#### Exercise:
Which lines of the entries contain the string "alti"? Please find them and copy them.

--- START ---

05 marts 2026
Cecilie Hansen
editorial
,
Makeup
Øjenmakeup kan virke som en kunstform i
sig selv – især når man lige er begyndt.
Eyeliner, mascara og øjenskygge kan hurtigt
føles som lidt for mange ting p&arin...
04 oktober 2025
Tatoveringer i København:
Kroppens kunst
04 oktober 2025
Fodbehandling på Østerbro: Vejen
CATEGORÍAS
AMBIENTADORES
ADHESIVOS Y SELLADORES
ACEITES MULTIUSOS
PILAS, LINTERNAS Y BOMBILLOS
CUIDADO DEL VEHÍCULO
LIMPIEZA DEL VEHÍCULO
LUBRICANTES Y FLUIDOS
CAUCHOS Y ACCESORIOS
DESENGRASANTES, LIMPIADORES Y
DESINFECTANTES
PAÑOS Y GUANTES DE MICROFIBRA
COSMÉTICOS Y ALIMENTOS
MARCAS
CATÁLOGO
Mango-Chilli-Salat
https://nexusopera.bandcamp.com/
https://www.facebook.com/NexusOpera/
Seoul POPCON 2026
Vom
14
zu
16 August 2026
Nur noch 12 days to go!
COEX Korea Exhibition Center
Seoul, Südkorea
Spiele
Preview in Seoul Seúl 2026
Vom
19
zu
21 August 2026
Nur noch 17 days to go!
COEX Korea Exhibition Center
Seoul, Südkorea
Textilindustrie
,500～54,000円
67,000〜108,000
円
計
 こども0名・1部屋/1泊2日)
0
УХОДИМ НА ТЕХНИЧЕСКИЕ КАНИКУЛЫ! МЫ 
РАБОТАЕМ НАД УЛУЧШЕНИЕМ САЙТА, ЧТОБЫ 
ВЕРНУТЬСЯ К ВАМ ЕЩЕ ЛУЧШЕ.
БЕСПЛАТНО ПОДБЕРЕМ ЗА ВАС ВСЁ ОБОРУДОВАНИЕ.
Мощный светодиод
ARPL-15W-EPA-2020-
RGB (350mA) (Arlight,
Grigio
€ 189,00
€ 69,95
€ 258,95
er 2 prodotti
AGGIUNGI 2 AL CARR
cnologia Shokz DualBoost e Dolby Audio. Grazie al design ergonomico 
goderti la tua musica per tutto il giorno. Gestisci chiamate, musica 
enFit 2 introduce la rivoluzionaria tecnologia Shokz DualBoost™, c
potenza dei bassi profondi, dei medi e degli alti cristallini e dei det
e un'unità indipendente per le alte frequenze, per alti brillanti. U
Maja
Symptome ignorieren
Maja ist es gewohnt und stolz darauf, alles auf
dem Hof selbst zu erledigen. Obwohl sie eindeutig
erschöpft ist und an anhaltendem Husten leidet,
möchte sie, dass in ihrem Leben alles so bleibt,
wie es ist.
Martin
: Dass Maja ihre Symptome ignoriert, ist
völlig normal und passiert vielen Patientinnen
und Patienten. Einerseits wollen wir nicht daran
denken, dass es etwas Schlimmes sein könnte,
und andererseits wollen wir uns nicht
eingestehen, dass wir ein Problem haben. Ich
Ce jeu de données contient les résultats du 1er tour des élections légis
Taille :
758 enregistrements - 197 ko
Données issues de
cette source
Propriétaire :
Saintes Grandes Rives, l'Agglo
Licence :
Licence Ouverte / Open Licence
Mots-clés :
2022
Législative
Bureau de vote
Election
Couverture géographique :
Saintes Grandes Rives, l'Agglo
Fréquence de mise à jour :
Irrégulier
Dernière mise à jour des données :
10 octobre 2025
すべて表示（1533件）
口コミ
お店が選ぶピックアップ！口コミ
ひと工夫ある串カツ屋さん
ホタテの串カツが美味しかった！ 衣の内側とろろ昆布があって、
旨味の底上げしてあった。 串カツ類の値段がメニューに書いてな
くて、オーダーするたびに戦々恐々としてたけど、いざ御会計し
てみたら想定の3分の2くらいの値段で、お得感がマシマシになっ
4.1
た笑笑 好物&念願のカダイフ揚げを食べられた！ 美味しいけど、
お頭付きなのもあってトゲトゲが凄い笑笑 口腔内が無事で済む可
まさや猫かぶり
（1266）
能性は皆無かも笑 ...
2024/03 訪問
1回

--- END ---

#### Exercise response:
potenza dei bassi profondi, dei medi e degli alti cristallini e dei det
e un'unità indipendente per le alte frequenze, per alti brillanti. U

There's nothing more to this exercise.